Pendant mes 4 ans de résidence en banlieue parisienne, j’étais entouré d’une architecture obstacle, faite de barres et de tours HLM. Mes œuvres qui utilisent des barres demandent du recul. Instables, elles peuvent s’écrouler à tout moment. Je voulais placer le spectateur en embuscade, dans une situation d’impossibilité car mes obstacles sont infranchissables. Dans la pièce que je présente ici, il y a, inscrites sur les barres, des phrases tirées de l’Art de la guerre de Sun Zi. Ce fut le premier à dire qu’une guerre ne se gagne pas grâce à Dieu mais grâce à une stratégie. C’est pareil dans la publicité, la politique ou l’économie. Et je pose la question : comment détourner les stratégies et passer l’obstacle sachant que l’on vit dans une société qui nous demande d’aller toujours plus haut, plus vite, plus loin? 

La notion de sacré pour vous ?

Peut-on créer des frontières entre ce qui est sacré et ce qui ne l’est pas ? Comment peut-on violer la notion de sacré ? Comment négocie-t-on avec elle ? Je ne sais pas ce qu’est le sacré. C’est peut être la poésie. Je ne pense pas que l’on ait besoin d’un foulard ou d’un livre pour l’approcher. C’est notre relation à l’autre qui doit être sacrée, pas des objets, pas des géographies.

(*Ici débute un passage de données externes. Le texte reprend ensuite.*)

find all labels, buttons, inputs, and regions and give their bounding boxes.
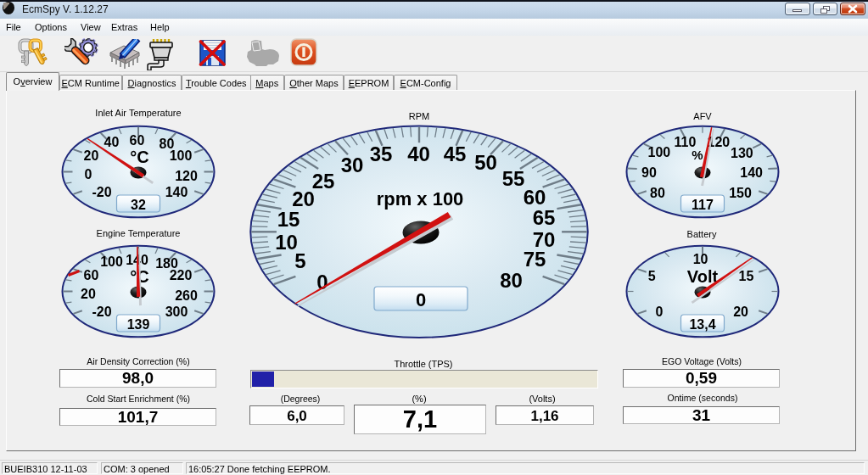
svg-text:220: 220 [170, 268, 193, 282]
svg-text:260: 260 [175, 288, 198, 303]
svg-text:%: % [692, 148, 703, 162]
svg-text:50: 50 [474, 151, 497, 174]
svg-text:-20: -20 [92, 305, 111, 319]
svg-text:32: 32 [131, 198, 146, 212]
svg-text:140: 140 [740, 165, 763, 180]
svg-text:80: 80 [500, 269, 523, 292]
svg-text:5: 5 [648, 269, 656, 283]
svg-text:60: 60 [524, 186, 546, 209]
svg-text:rpm x 100: rpm x 100 [377, 188, 464, 210]
svg-text:80: 80 [650, 186, 665, 200]
svg-text:139: 139 [127, 317, 150, 332]
svg-text:100: 100 [100, 254, 123, 269]
svg-text:100: 100 [170, 148, 193, 163]
svg-text:60: 60 [130, 133, 145, 148]
svg-text:60: 60 [84, 268, 99, 282]
svg-text:140: 140 [165, 185, 188, 199]
svg-text:300: 300 [165, 305, 188, 319]
svg-text:0: 0 [85, 167, 92, 182]
svg-text:15: 15 [277, 208, 300, 231]
svg-text:100: 100 [648, 145, 671, 159]
svg-text:-20: -20 [92, 185, 111, 199]
svg-text:45: 45 [444, 142, 467, 165]
svg-text:55: 55 [502, 167, 525, 190]
svg-text:0: 0 [655, 305, 663, 319]
svg-text:117: 117 [692, 198, 714, 212]
svg-text:35: 35 [370, 142, 393, 165]
svg-text:40: 40 [104, 135, 120, 149]
svg-text:20: 20 [81, 287, 96, 301]
svg-text:13,4: 13,4 [689, 317, 715, 332]
svg-text:10: 10 [693, 252, 708, 266]
svg-text:150: 150 [729, 186, 752, 200]
svg-text:20: 20 [733, 305, 748, 319]
svg-text:°C: °C [130, 148, 148, 166]
svg-text:30: 30 [341, 154, 364, 176]
svg-text:15: 15 [739, 269, 754, 283]
svg-text:75: 75 [524, 248, 546, 271]
svg-text:65: 65 [533, 206, 556, 229]
svg-text:130: 130 [731, 146, 753, 160]
svg-text:90: 90 [641, 165, 657, 180]
svg-text:120: 120 [175, 169, 198, 183]
svg-text:10: 10 [275, 231, 298, 254]
svg-text:20: 20 [84, 148, 99, 163]
svg-text:0: 0 [416, 289, 426, 310]
svg-text:40: 40 [407, 142, 430, 165]
svg-text:Volt: Volt [687, 267, 719, 286]
svg-text:25: 25 [312, 170, 335, 193]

Qu’évoque pour vous le verbe désobéir ?

Désobéir, c’est tellement jouissif ! J’aime cette idée de remise en cause, de résistance. J’ai envie de désobéir à moi-même. 

Peut-on dire de votre travail qu’il est engagé ? Pour vous l’art est-il un vecteur de résistance ?

Oui. Mais c’est l’artiste qui doit être engagé, pas l’œuvre d’art. C’est à moi de défendre, de parler, de prendre position, de faire des choix. La grande victoire, c’est lorsque l’œuvre déclenche chez le spectateur une prise de conscience, mais c’est rare.

Pour finir, un mot sur l’architecture qui se dessine dans les Emirats ?

C’est une architecture politique ! Les pays Arabes et surtout la région du Golfe ne peuvent pas fabriquer des armes de destruction, ni s’en procurer pour se protéger, alors ils construisent des musées. Ce sont les boucliers anti-missiles des futures guerres. Je ne pense pas que les armées occidentales puissent attaquer le Louvre Abu-Dhabi ou le Guggenheim ! Bientôt, on ne se cachera plus dans les mosquées, mais dans les musées ! En même temps, toute cette architecture peut devenir potentiellement dangereuse en tant que cible des terroristes. Tant que l’architecture sera politique, elle restera dangereuse.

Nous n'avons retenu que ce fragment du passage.